TASK INSTRUCTIONS: Copy whichever lines of the data hold the word "vakit".

DATASET RECORDS:
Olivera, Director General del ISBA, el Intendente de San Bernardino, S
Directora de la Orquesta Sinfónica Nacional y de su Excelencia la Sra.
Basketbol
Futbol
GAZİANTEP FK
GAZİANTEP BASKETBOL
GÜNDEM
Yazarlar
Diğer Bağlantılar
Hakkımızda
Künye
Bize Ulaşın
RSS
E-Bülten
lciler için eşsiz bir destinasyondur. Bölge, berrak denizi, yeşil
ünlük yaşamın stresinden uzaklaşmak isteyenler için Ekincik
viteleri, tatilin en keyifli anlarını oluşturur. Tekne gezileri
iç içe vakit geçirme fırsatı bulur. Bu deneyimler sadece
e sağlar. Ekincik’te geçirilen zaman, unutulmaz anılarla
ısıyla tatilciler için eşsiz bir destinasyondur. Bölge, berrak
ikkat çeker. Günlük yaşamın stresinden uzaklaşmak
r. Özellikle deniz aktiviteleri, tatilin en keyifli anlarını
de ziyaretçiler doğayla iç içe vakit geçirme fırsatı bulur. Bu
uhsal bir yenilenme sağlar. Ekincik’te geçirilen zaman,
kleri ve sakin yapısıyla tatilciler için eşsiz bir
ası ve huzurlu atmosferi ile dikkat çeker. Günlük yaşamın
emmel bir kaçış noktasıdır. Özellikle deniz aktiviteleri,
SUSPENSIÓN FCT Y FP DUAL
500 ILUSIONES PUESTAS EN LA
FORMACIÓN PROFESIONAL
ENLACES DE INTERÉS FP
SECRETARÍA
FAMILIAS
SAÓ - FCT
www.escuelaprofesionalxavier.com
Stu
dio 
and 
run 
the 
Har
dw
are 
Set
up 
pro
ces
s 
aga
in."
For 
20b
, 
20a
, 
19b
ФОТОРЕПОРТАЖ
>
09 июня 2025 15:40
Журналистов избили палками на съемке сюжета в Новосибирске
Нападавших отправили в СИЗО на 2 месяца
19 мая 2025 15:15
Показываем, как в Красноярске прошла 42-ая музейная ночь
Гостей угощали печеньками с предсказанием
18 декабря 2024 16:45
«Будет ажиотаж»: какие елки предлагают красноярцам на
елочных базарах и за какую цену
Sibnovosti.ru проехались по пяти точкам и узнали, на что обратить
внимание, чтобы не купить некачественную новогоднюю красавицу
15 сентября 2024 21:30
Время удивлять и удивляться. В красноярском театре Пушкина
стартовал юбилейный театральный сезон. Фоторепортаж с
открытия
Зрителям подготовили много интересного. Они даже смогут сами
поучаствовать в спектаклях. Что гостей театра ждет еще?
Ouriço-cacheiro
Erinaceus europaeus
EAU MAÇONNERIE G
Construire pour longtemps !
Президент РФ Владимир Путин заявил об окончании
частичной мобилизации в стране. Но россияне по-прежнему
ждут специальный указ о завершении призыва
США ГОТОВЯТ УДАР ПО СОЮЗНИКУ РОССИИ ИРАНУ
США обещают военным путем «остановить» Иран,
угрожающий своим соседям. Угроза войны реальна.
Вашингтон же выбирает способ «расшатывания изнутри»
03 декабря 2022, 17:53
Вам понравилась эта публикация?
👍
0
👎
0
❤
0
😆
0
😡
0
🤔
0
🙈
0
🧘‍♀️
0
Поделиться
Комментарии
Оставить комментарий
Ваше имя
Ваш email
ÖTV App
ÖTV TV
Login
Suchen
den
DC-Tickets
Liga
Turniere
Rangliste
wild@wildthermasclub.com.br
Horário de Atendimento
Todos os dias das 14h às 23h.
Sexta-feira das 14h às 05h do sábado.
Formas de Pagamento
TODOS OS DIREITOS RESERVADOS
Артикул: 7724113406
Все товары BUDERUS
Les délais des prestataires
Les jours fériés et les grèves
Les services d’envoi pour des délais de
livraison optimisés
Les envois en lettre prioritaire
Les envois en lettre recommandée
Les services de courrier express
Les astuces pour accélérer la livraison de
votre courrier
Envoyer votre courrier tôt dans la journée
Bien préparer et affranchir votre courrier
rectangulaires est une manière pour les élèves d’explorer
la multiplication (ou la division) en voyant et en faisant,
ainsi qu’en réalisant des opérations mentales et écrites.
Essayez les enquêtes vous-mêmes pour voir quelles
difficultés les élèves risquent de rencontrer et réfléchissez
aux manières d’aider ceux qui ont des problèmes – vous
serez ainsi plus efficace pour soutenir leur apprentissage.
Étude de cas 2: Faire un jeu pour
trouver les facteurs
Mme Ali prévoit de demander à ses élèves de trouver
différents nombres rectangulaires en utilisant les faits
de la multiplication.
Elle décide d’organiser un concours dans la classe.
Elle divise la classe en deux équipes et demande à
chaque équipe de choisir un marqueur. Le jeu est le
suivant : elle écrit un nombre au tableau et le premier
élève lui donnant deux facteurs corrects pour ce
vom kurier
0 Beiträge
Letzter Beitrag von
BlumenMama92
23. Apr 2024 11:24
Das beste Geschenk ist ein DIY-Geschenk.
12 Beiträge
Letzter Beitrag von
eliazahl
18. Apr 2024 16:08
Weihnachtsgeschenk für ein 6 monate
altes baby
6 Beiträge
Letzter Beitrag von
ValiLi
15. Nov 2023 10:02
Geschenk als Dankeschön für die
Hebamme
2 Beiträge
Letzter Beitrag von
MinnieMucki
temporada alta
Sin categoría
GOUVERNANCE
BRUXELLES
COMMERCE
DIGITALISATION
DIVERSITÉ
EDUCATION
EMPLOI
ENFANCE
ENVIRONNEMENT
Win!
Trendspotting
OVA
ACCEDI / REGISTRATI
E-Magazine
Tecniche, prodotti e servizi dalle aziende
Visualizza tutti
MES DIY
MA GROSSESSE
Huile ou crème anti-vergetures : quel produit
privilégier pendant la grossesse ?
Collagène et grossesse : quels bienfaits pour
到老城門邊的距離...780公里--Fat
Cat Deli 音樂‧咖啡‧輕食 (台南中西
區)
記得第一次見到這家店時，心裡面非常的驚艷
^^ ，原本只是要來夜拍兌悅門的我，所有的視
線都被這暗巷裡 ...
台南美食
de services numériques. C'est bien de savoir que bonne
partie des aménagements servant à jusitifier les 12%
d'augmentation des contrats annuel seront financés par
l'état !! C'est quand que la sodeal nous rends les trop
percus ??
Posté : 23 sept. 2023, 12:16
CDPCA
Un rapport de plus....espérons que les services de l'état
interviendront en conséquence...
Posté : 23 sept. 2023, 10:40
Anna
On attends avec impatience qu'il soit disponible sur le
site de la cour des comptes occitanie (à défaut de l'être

ANSWER SECTION:
iç içe vakit geçirme fırsatı bulur. Bu deneyimler sadece
de ziyaretçiler doğayla iç içe vakit geçirme fırsatı bulur. Bu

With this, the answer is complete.